• _Action item_: Below are some entries. Repeat exactly the lines from the one with "können. Mich hat immer ein sehr zwiesp" through the one with "A. Kircher-Kannemann", and only those.

• _Data listing_:
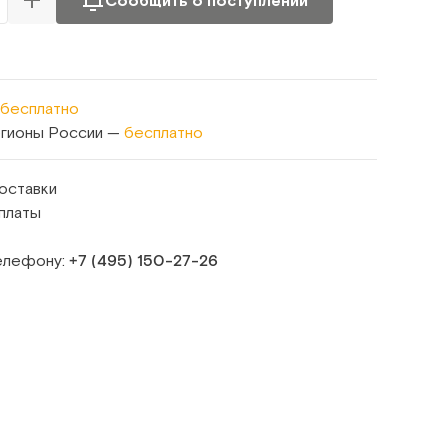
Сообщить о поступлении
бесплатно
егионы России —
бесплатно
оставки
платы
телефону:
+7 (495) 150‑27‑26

---

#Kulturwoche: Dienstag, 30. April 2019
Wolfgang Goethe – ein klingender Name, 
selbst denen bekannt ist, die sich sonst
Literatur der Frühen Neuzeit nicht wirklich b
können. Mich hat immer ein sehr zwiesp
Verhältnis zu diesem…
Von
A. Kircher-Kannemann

• _The completed task_:
können. Mich hat immer ein sehr zwiesp
Verhältnis zu diesem…
Von
A. Kircher-Kannemann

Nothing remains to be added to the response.